Versos 16-17 sempre foram os textos que eu e outros nos voltávamos para afirmar nossa crença na Sola Scriptura, então por isso rapidamente voltei minha atenção para eles. Entre várias coisas, três coisas importantes tornaram-se muito claras pela primeira vez: (1) Quando Paulo usava o termo “Escritura” nestes versos, ele podia simplesmente falando sobre o que nós chamamos de Velho Testamento. O Cânon do Novo Testamento não seria estabelecido pelos próximos 300 anos! (2) “Toda” escritura não quer dizer “somente” a escritura nem especificamente o que nós temos em nossas bíblias modernas. E (3), a ênfase no contexto dos versos (versos 14-15) é a confiabilidade da tradição oral que Timóteo tinha recebido de sua mãe e de outros, não somente Sola Scriptura!

4. II Tessalonicenses 2, 15

Portanto, irmãos, ficai firmes e guardai cuidadosamente os ensinamentos que vos transmitimos, de viva voz ou por carta.
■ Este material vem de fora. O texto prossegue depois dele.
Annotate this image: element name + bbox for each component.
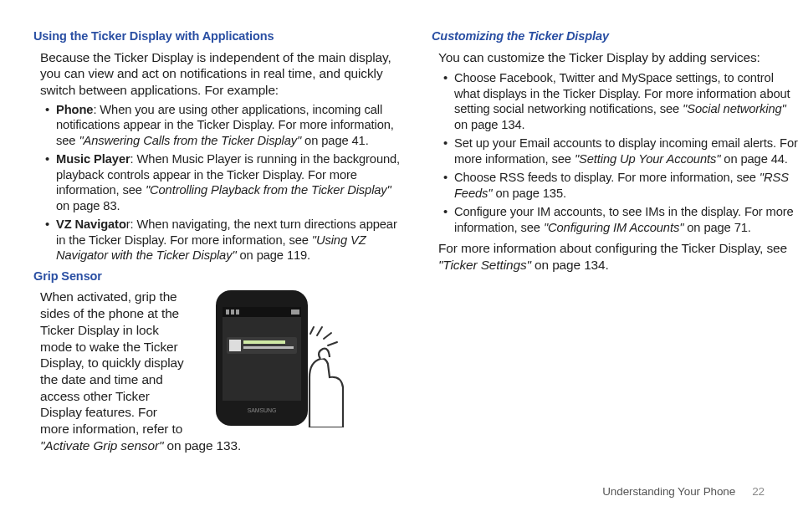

Esta foi outra “palavra difícil de lidar” Scott simplesmente jogou estes versos no meu colo. As tradições (me atrevo a dizer, tradições) que estes primeiros Cristãos não somente se agarravam as cartas escritas e evangelhos que iriam eventualmente se tornar o Novo Testamento, mas a tradição oral. E ainda muito mais significante, o contexto das cartas de Paulo indicam que isso era normal dele, o modo preferido de passar adiante “o que ele tinha recebido” era oralmente; suas cartas escritas foram acidentais, algumas vezes sem planejar, lidando com problemas imediatos – deixando sem ser dito muita coisa do que ele tinha aprendido por meio do ensino oral.



5. Mateus 16, 13-19

Jesus foi à região de Cesaréia de Filipe e ali perguntou aos discípulos: “Quem é que as pessoas dizem ser o Filho do Homem?” Eles responderam: “Alguns dizem que és João Batista; outros, Elias; outros ainda, Jeremias ou algum dos profetas”. “E vós”, retomou Jesus, “quem dizeis que eu sou?” Simão Pedro respondeu: “Tu és o Cristo, o Filho do Deus vivo”. Jesus então declarou: “Feliz és tu, Simão, filho de Jonas, porque não foi carne e sangue quem te revelou isso, mas o meu Pai que está no céu. Por isso, eu te digo: tu és Pedro, e sobre esta pedra construirei a minha Igreja, e as forças do Inferno não poderão vencê-la. Eu te darei as chaves do Reino dos Céus: tudo o que ligares na terra será ligado nos céus, e tudo o que desligares na terra será desligado nos céus”.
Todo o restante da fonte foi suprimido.